# 9/10 dpo and ewcm???



## mommasboys2

Well to start off with this has been my craziest cycle ever. Today I am either 9 or 10 dpo depending on how I put it in FF. If I use opk watch I am 10 dpo if I use advanced I am 9 dpo. So anyways this is my first cycle of soy iso and I didn't ovulate until either CD 22 or 23. TMI warning yesterday when I went to the restroom I checked my cm and cp as usual and was very surprised to find globs of ewcm. Even more than when I am ovulating which is weird for me. I didn't think much of it but today when I did my normal cm and cp check I again had globs of ewcm but this time it had a yellowish color to it and it streached a good 3 inches or so. I normally get a little ewcm a couple of days before af but never this much or this early!
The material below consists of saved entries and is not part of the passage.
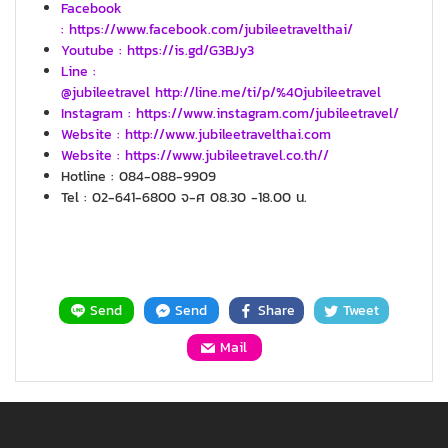
Facebook
: https://www.facebook.com/jubileetravelthai/
Youtube : https://is.gd/G3BJy3
Line :
@jubileetravel http://line.me/ti/p/%40jubileetravel
Instagram : https://www.instagram.com/jubileetravel/
Website : http://www.jubileetravelthai.com
Website : https://www.jubileetravel.co.th//
Hotline : 084-088-9909
Tel : 02-641-6800 จ-ศ 08.30 -18.00 น.
Send
Send
Share
Tweet
Mail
I've also had diarrhea instead of being constipated during the tww like I normally have. I normally only have stomach problems the day before af when my temp drops and during af(sorry tmi). Am I ovulating again or what could be going on? I have had constant cramping, backache, and achy muscles and joints since I ovulated which is very weird and unusual for me. I normally only cramp the first day of af and sometimes during ovulation. Any ideas to what could be going on? Could it be the soy messing with my cycle I really am at a loss right now and have no idea. I also had a higher temp today than any of my other post o temps. I tested this morning but it was :bfn: which I expected. Any advice would be great!


----------



## babyodream12

i had all the same things going on with me but didnt get my BFP until i was 10 DPO test again in the morning i got a BFN on 9 DPO so you deff could be good luck!!!


----------



## mommasboys2

Babyodream thank you for the hope! Are you expecting now or was this a previous bfp from other cycle? 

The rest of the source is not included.